Tip o’ the order of magnitude to Stuart at @astronomyblog.

CATEGORIZED UNDER: Astronomy, Cool stuff, Pretty pictures

Comments (50)

Links to this Post

  1. Mapa da Situação « | January 12, 2010
  2. Numbers « To No Particular End | January 15, 2010
  3. The whole universe in one logarithm | Koppernigk | August 22, 2010
  1. Very nice. I’ve got a poster of the xkcd “height” cartoon pinned up in my cubicle at work.


    Phil Plait:

    … but I’d love to see this done up as a vastly scrollable webpage with actual images instead of dots, and the objects actually described (rollovers, popups, links, whatever).

    This is not bad: An Atlas of The Universe.

  3. I’m soooo glad they have 3c273 in there! It’s one thing you can see with a modest telescope that’s really, really far away! 2.44 billion light years, baby! W00T!
    Now, it doesn’t really look like much, just a point of light, but what a story that point of light has to tell!

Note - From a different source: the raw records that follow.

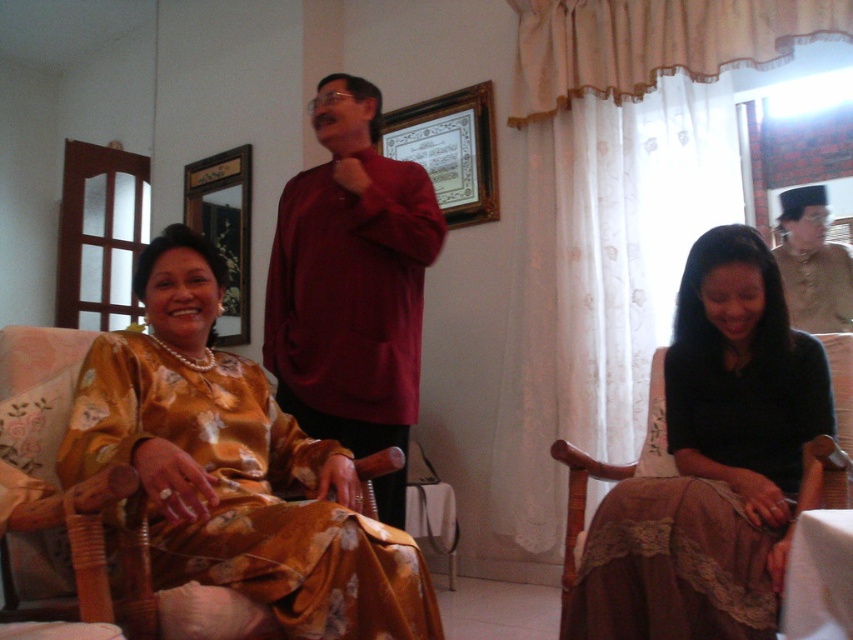 Between gold satin robe at left and matte brown robe at right, which one appears on the right side from the viewer's perspective?

matte brown robe at right

I want to click on gold satin robe at left, so click(248, 496).

Who is taller, black lace skirt at lower right or matte brown robe at right?

With more height is black lace skirt at lower right.

Is black lace skirt at lower right below matte brown robe at right?

Indeed, black lace skirt at lower right is positioned under matte brown robe at right.

Who is more distant from viewer, (750, 308) or (784, 250)?

Positioned behind is point (784, 250).

The height and width of the screenshot is (640, 853). I want to click on black lace skirt at lower right, so click(712, 464).

Is point (355, 228) positioned after point (848, 284)?

No.

Where is `matte maroon shirt at center`? This screenshot has width=853, height=640. matte maroon shirt at center is located at coordinates (350, 278).

The image size is (853, 640). I want to click on matte maroon shirt at center, so click(350, 278).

    I showed this to Ed & his son last summer at a boy scout camporee at Montpelier.

    Explanatory stuff is at this URL:

  4. Curious Bystander

    Cool post! As a layman, I’m curious what the “z=1” stuff is at the top left and what the boundary between “decelerating” and “accelerating” means, and also the “unreachable” zone and the “comoving future visibility limit”. I assume it has something to do with the expansion of the universe…

  5. Here’s the xkcd comic in poster form: click :)

  6. Something else I think would be interesting, in the solar system segment, how the orbits of Earth, Moon, the planets and asteroids change things over time. For example, most of the artificial satellites would be moving left to right but “sinusoidally” (?), but geosynchronous satelllites stay put, the Moon and the Sun would move horizontally at constant velocity (which direction?) and the rest of the planets would have a much more complex motion?

  7. Torbjörn Larsson, OM

    It’s also interesting if, as in electronics, transportation technology would move exponentially. Then the Moon is a tough goal, the Oort cloud the toughest, and anything after that “easy peasy”.

  8. oh my word, that “missing WMD’s” entry on the xkcd version is freakin hilarious.

  9. TechSkeptic (#8): When I first saw that I thought, “WMD? Is that one of the dark-matter candidates?” 😀

  10. PicoJoules

    That’s just wonderful! I saw the xkcd comic a while ago (also awesome), but I didn’t know there was an actual log graph of the universe! I just love you crazy astronomers.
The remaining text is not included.